Dollar General Literacy Foundation
Nashville Area Habitat for Humanity
Nashville Area Habitat for Humanity adds a formal English Language Learners’ (ELL) Program to the agency’s HomeWORKS curriculum. The Program will be developed in partnership with the Tennessee Foreign Language Institute (TFLI). The ELL offerings will consist of two consecutive, three-tiered, skill-based courses that will meet weekly for two hours over 10 consecutive weeks – a total of 20 hours instruction time dedicated to each course. Offered courses will include Beginning English, Intermediate English, and English Literacy.
The Somali Community Center of Nashville
The Somali Community Center of Nashville partnered with TFLI to continue L
iteracy classes and ESL classes and to implement a Citizenship class for refugees who are not currently being served under existing language programs. The refugees to be served under the proposal are those who have been in the USA for five (5) years or longer. Those in the U.S. over five years include many who are preparing for their Citizenship Examination. This proposed program intends to integrate the refugees into the English-speaking community so that they may enhance their social and economic skills both formally and informally.

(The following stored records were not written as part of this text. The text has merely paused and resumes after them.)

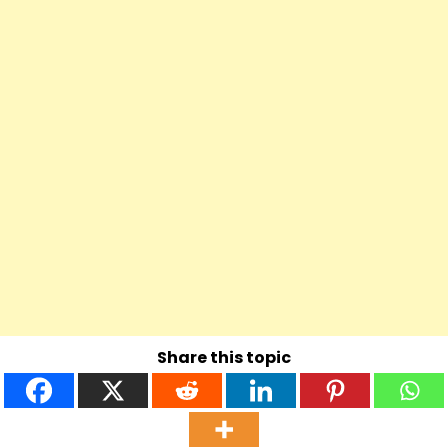
Share this topic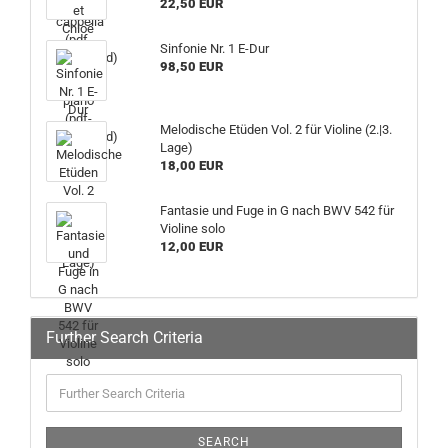
22,50 EUR
Sinfonie Nr. 1 E-Dur
98,50 EUR
Melodische Etüden Vol. 2 für Violine (2.|3.
Lage)
18,00 EUR
Fantasie und Fuge in G nach BWV 542 für
Violine solo
12,00 EUR
Further Search Criteria
SEARCH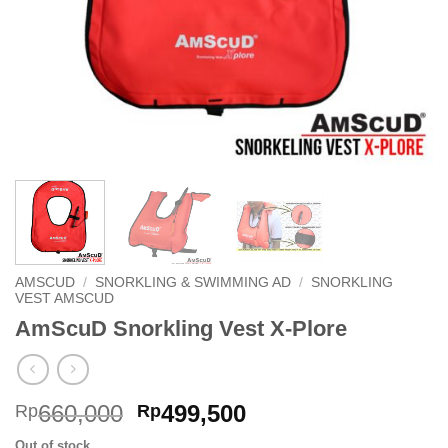
AMSCUD
/
SNORKLING & SWIMMING AD
/
SNORKLING
VEST AMSCUD
AmScuD Snorkling Vest X-Plore
Original
Current
660,000
499,500
Rp
Rp
price
price
Out of stock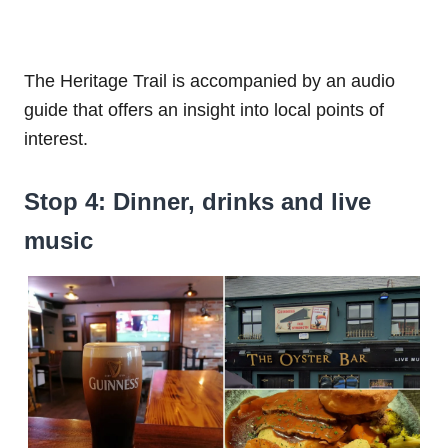
The Heritage Trail is accompanied by an audio
guide that offers an insight into local points of
interest.
Stop 4: Dinner, drinks and live
music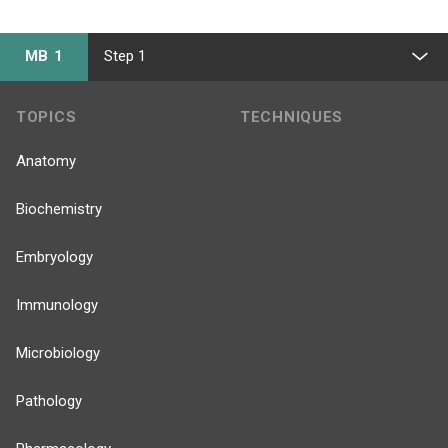
MB 1
Step 1
TOPICS
TECHNIQUES
Anatomy
Biochemistry
Embryology
Immunology
Microbiology
Pathology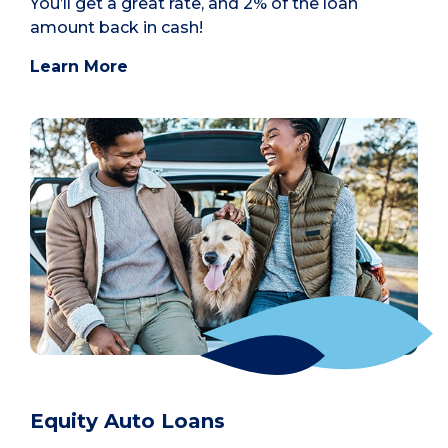
You’ll get a great rate, and 2% of the loan
amount back in cash!
Learn More
Equity Auto Loans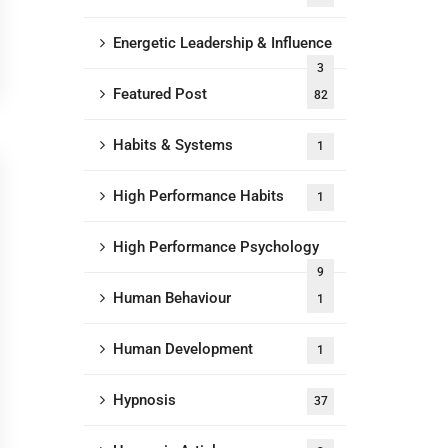
Energetic Leadership & Influence
3
Featured Post
82
Habits & Systems
1
High Performance Habits
1
High Performance Psychology
9
Human Behaviour
1
Human Development
1
Hypnosis
37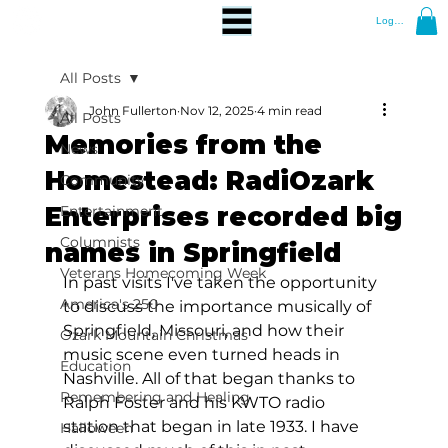
Log In
All Posts
John Fullerton
Nov 12, 2025
4 min read
All Posts
Memories from the
News
Homestead: RadiOzark
Community
Enterprises recorded big
Entertainment
Columnists
names in Springfield
Veterans Homecoming Week
In past visits I've taken the opportunity 
America's 250
to discuss the importance musically of 
Springfield, Missouri, and how their 
Ozark Mountain Christmas
music scene even turned heads in 
Education
Nashville. All of that began thanks to 
Remembering and Healing
Ralph Foster and his KWTO radio 
station that began in late 1933. I have 
Halloween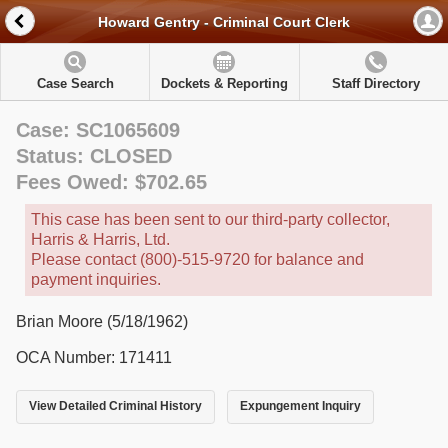
Howard Gentry - Criminal Court Clerk
Case Search
Dockets & Reporting
Staff Directory
Case: SC1065609
Status: CLOSED
Fees Owed: $702.65
This case has been sent to our third-party collector,
Harris & Harris, Ltd.
Please contact (800)-515-9720 for balance and
payment inquiries.
Brian Moore (5/18/1962)
OCA Number: 171411
View Detailed Criminal History
Expungement Inquiry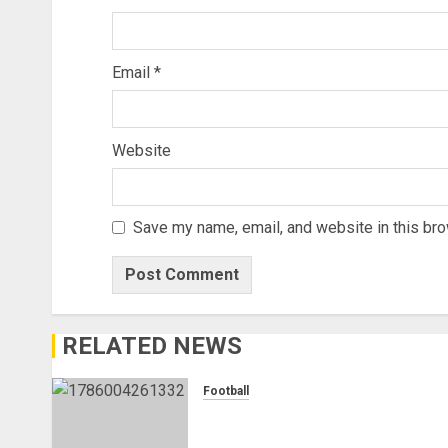
Email
*
Website
Save my name, email, and website in this bro
RELATED NEWS
Football
Anthony Taylor Begins New
Chapter as Turkish Football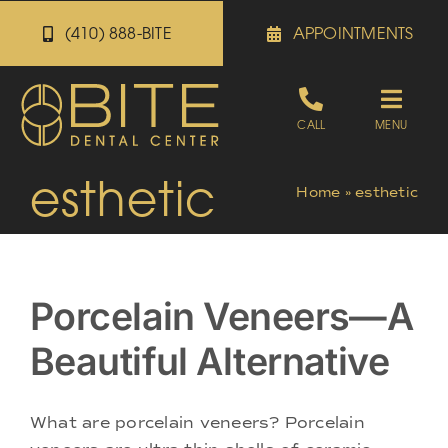
Skip
(410) 888-BITE
APPOINTMENTS
to
content
Toggle
CALL
MENU
Naviga
esthetic
Appointments
Home
»
esthetic
Referrals
Porcelain Veneers—A
Patient Portal
Beautiful Alternative
About
What are porcelain veneers? Porcelain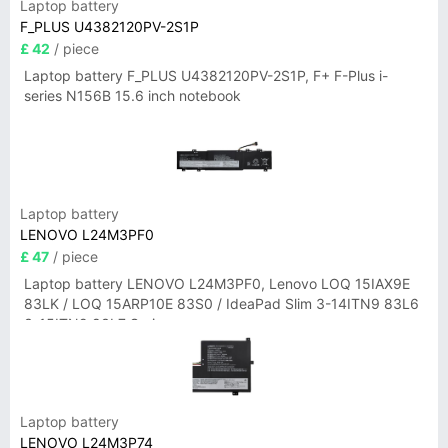
Laptop battery
F_PLUS U4382120PV-2S1P
£ 42
/ piece
Laptop battery F_PLUS U4382120PV-2S1P, F+ F-Plus i-
series N156B 15.6 inch notebook
Laptop battery
LENOVO L24M3PF0
£ 47
/ piece
Laptop battery LENOVO L24M3PF0, Lenovo LOQ 15IAX9E
83LK / LOQ 15ARP10E 83S0 / IdeaPad Slim 3-14ITN9 83L6
3-15ITN9 83L7 Series
Laptop battery
LENOVO L24M3P74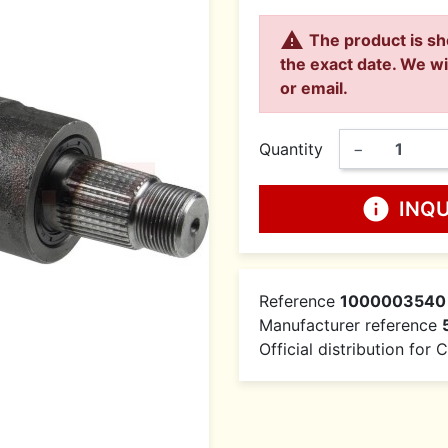

The product is sh
the exact date. We wi
or email.
Quantity
−
info
INQ
Reference
1000003540
Manufacturer reference
Official distribution for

The Sudanese Community and Women's Services Center
The SCWSC and TFLI have been partners since 2006. With the help of an earlier grant from NCAC, the dedication of volunteers, ESL instructors and TESL practice teachers, TFLI has been able to teach at the center four nights per week. The Sudanese refugees are learning to read, write and communicate in English. They have been able to get jobs and help their children adjust to school life, and many of them have received driver’s licenses and passed citizenship classes as a result. To continue these classes TFLI needs financial support. Many generous Nashvillians have made contributions, and we thank them. If you would like to help sustain the ESL classes at the SCWSC, please follow this link: http://www.ssreg.com/tfli/classes/classes.asp?catID=1301&pcatID=334
Listen to the podcast interview from SCWSC’s Executive Director, Gatluak Ter Thach, on Liberadio (!):http://www.liberadio.com/2007/12/10/liberadio-podcast-12-december-2007-good-night-and-gatluak/
Nashville Career Advancement Center & Metro Government Refugee Services
June 2006 - June 2007
The Somali Community Center of Nashville (SCCN) is partnered in this Contract Proposal with the Sudanese Community Association (SCAT) and the Tennessee Foreign Language Institute (TFLI) to meet the Social Adjustment and English Language Training needs and challenges that face eligible refugees in Nashville, Tennessee/Davidson County. Direct resettlement of refugees, family reunifications and secondary migrations from other states continue to make Nashville a leading national city for immigration. Refugees settling in the U.S. and locally over the past five years have mainly arrived from Africa, with majorities of them from Somalia and Sudan, plus others arriving from Ethiopia, Central African nations and Liberia. SCCN and SCAT developed strong, versatile social service programs to meet the growing demands for social adjustment presented by these and other refugees in Nashville. TFLI has a historic and accomplished resume as the city’s leading provider of adult language training, and is well-positioned to deliver English as Second Language classes to the eligible refugees this proposed program will serve. Classes were delivered in appropriate locations to maximize access by refugees.